Reproduce exactly the lines beginning with the line that contains "treatment could result in" and ending at the final line of the material below.

Raw data:
# # #
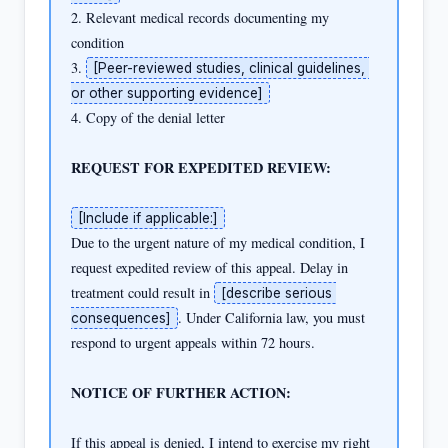
2. Relevant medical records documenting my 
condition

3. 
[Peer-reviewed studies, clinical guidelines, 
or other supporting evidence]
4. Copy of the denial letter

REQUEST FOR EXPEDITED REVIEW:
[Include if applicable:]
Due to the urgent nature of my medical condition, I 
request expedited review of this appeal. Delay in 
treatment could result in 
[describe serious 
. Under California law, you must 
consequences]
respond to urgent appeals within 72 hours.

NOTICE OF FURTHER ACTION:
If this appeal is denied, I intend to exercise my right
# # #
Answer section:
treatment could result in 
[describe serious 
. Under California law, you must 
consequences]
respond to urgent appeals within 72 hours.

NOTICE OF FURTHER ACTION:
If this appeal is denied, I intend to exercise my right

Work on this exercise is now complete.